Inside outsider: Studying the religion of “others”

Posted by on Jun 27, 2012 in Religion | Comments Off on Inside outsider: Studying the religion of “others”

I’m doing a lot of thinking these days on what it means to study a religion of which you’re not a part.  This has been an issue of interest to me (and to the Mormons I study) since I began ethnographic work among members of the Church of Jesus Christ of Latter-day Saints four years ago. Still, it always catches me off guard when folks express incredulity that a non-Mormon would study Mormonism.  Doesn’t that happen all the time?  Isn’t it, after all, the classic anthropological model?
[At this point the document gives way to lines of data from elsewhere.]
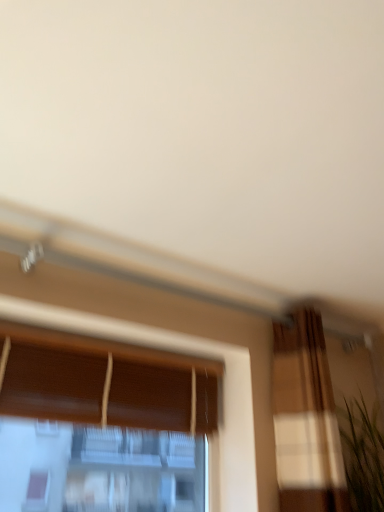 Question: Would you say green matte plant at right is outside brown wood window at center?

Choices:
 (A) yes
 (B) no

Answer: (A)

Question: Does green matte plant at right come behind brown wood window at center?

Choices:
 (A) yes
 (B) no

Answer: (A)

Question: Is green matte plant at right to the right of brown wood window at center from the viewer's perspective?

Choices:
 (A) no
 (B) yes

Answer: (B)

Question: Considering the relative positions of green matte plant at right and brown wood window at center in the image provided, is green matte plant at right to the left of brown wood window at center from the viewer's perspective?

Choices:
 (A) no
 (B) yes

Answer: (A)

Question: Can you confirm if green matte plant at right is thinner than brown wood window at center?

Choices:
 (A) no
 (B) yes

Answer: (A)

Question: Can you see green matte plant at right touching brown wood window at center?

Choices:
 (A) yes
 (B) no

Answer: (B)

Question: Considering the relative sizes of brown wood window at center and green matte plant at right in the image provided, is brown wood window at center thinner than green matte plant at right?

Choices:
 (A) yes
 (B) no

Answer: (A)

Question: Does brown wood window at center lie behind green matte plant at right?

Choices:
 (A) yes
 (B) no

Answer: (B)

Question: Is brown wood window at center positioned in front of green matte plant at right?

Choices:
 (A) no
 (B) yes

Answer: (B)

Question: Does brown wood window at center have a lesser height compared to green matte plant at right?

Choices:
 (A) no
 (B) yes

Answer: (A)

Question: Is brown wood window at center taller than green matte plant at right?

Choices:
 (A) no
 (B) yes

Answer: (B)

Question: From the image's perspective, is brown wood window at center located beneath green matte plant at right?

Choices:
 (A) yes
 (B) no

Answer: (B)

Question: Is brown wood window at center wider or thinner than green matte plant at right?

Choices:
 (A) wide
 (B) thin

Answer: (B)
My professor and mentor John L. Jackson Jr. studies black Hebrews… but isn’t a member of that movement. My advisor and friend Carolyn Marvin recently spent a year in India on a Fulbright-Nehru fellowship, studying  Hinduism in public spaces.  Guess what? She’s not Hindu.  It doesn’t seem to surprise anyone when scholars enthusiastically study communities such as these.

Mormonism is in a different category, for several reasons: For one thing, Mormonism is so big and so American; more traditional anthropological studies have always focused on the “exotic other”.  Additionally, LDS communities are already academically reflexive, with vibrant scholarship in the emerging field of Mormon Studies (a field which seems to be overwhelmingly populated by Mormons).  And of course Mormons throughout their history have become accustomed to hostile scrutiny and often approach outsider interest with suspicion– and increasingly so in this “Mormon moment” when everyone seems to want a bit of the Mormon pie.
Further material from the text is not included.